I predict they won’t be as intractable as they threaten to be in the coming days. This is a prime time for Democrats to run in 2014 elections. They can be centrist Dems or conservative Independents and take many seats. We can only hope….

This Congress is going down in history as the most ridiculous display of immaturity and stupidity the US has seen to date.

Jan 02, 2013 3:06pm EST  --  Report as abuse
todnwth wrote:

We have the most dysfunctional congress ever! They act like 4 and 5 year old children arguing over a toy or piece of candy.
They have grown up bodies, but still have children’s minds and act just like the children who have been given everything they have ever cried for!!!

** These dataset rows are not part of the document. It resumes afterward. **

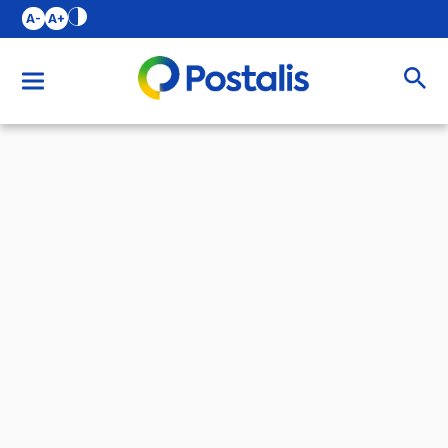
A-
A+
Buscar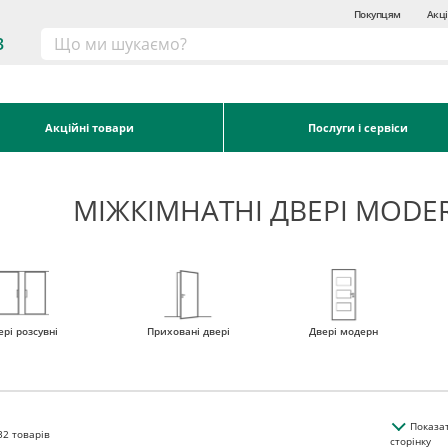
Покупцям
Акці
3
Акційні товари
Послуги і сервіси
МІЖКІМНАТНІ ДВЕРІ MODE
ері розсувні
Приховані двері
Двері модерн
Показа
32
товарів
сторінку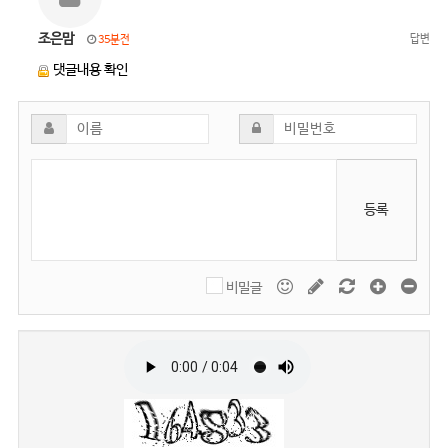
조은맘
답변
35분전
댓글내용 확인
등록
비밀글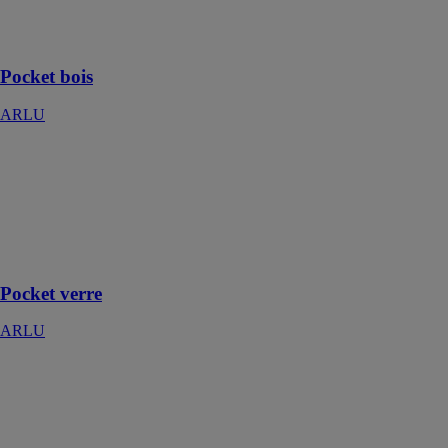
avec
encadrement
invisible
Pocket bois
ARLU
Pocket verre
ARLU
Système pour
porte
coulissante très
robuste
Pocket verre
ARLU
Poignée AVEO
AXALYS SAS
AVEO est une
gamme de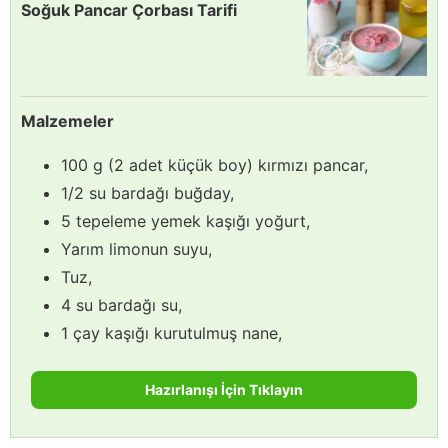
Soğuk Pancar Çorbası Tarifi
Malzemeler
100 g (2 adet küçük boy) kırmızı pancar,
1/2 su bardağı buğday,
5 tepeleme yemek kaşığı yoğurt,
Yarım limonun suyu,
Tuz,
4 su bardağı su,
1 çay kaşığı kurutulmuş nane,
Hazırlanışı İçin Tıklayın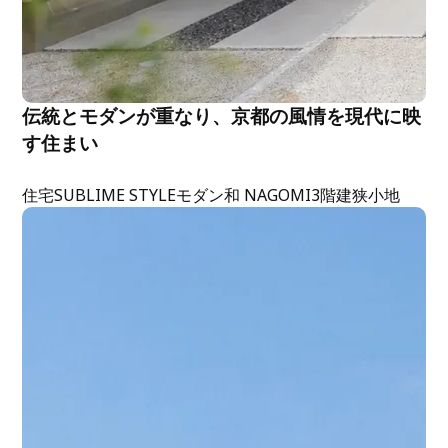
伝統とモダンが重なり、京都の風情を現代に映
す住まい
住宅
SUBLIME STYLE
モダン
和 NAGOMI
3階建
狭小地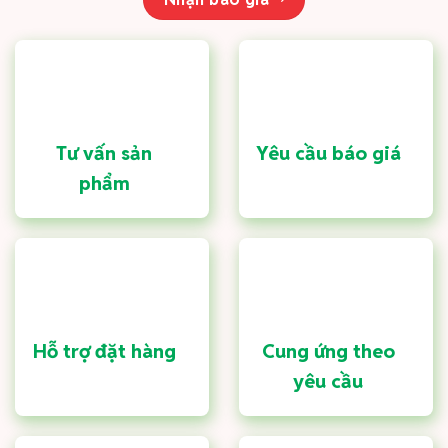
Tư vấn sản
Yêu cầu báo giá
phẩm
Hỗ trợ đặt hàng
Cung ứng theo
yêu cầu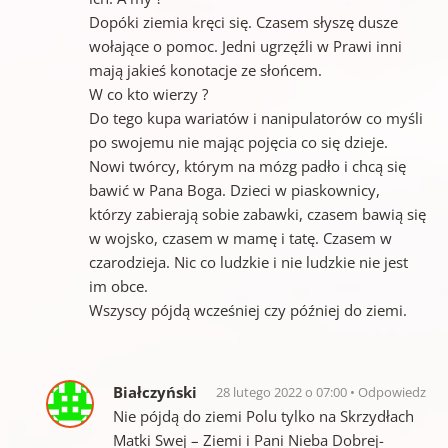
Dopóki ziemia kręci się. Czasem słyszę dusze
wołające o pomoc. Jedni ugrzęźli w Prawi inni
mają jakieś konotacje ze słońcem.
W co kto wierzy ?
Do tego kupa wariatów i nanipulatorów co myśli
po swojemu nie mając pojęcia co się dzieje.
Nowi twórcy, którym na mózg padło i chcą się
bawić w Pana Boga. Dzieci w piaskownicy,
którzy zabierają sobie zabawki, czasem bawią się
w wojsko, czasem w mamę i tatę. Czasem w
czarodzieja. Nic co ludzkie i nie ludzkie nie jest
im obce.
Wszyscy pójdą wcześniej czy później do ziemi.
Białczyński
28 lutego 2022 o 07:00
Odpowiedz
Nie pójdą do ziemi Polu tylko na Skrzydłach
Matki Swej – Ziemi i Pani Nieba Dobrej-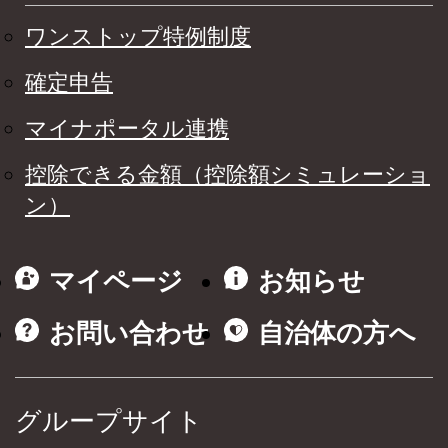
ワンストップ特例制度
確定申告
マイナポータル連携
控除できる金額（控除額シミュレーショ
ン）
マイページ
お知らせ
お問い合わせ
自治体の方へ
グループサイト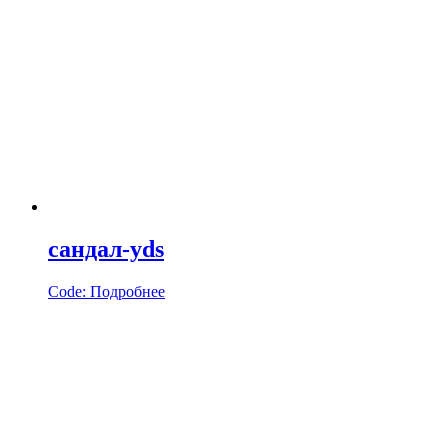
сандал-yds
Code:
Подробнее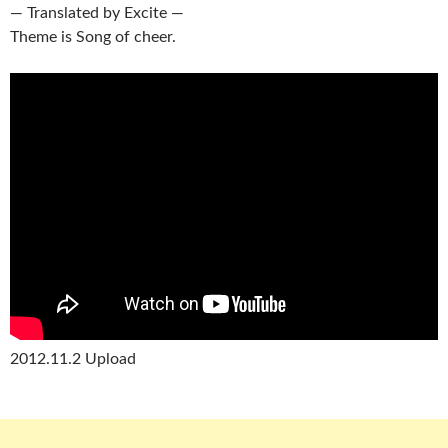
— Translated by Excite —
Theme is Song of cheer.
2012.11.2 Upload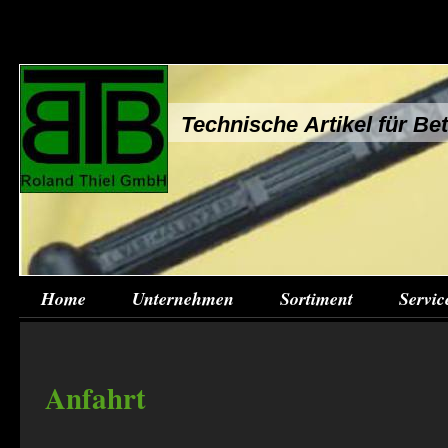
Technische Artikel für B
Home
Unternehmen
Sortiment
Servic
Anfahrt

Jan 02, 2013 3:59pm EST  --  Report as abuse
nkirv wrote:

Easy: cut defense spending. The U.S. spends more on the military than almost the whole rest of the world combined. Military contractors are bloated with our tax money, profiteering without accountability. Why can the Navy build TWO space telescopes and then decide they don’t need them, when NASA can barely scrape together the funding for one??

The military is the most wasteful branch of our government with the least benefit. We spend 24% of our taxes on the military (and don’t count the hidden costs for health care for veterans), and only 22% on health care, and a piddly 4% on education. 22% goes to pensions. Military spending provides no economic return back to us.

Jan 02, 2013 4:06pm EST  --  Report as abuse
Romas wrote:

No matter how you look at it or argue it the one thing that is clear is that Bush never should have made those tax cuts but paid down the debt. No one would have felt it since they were paying it.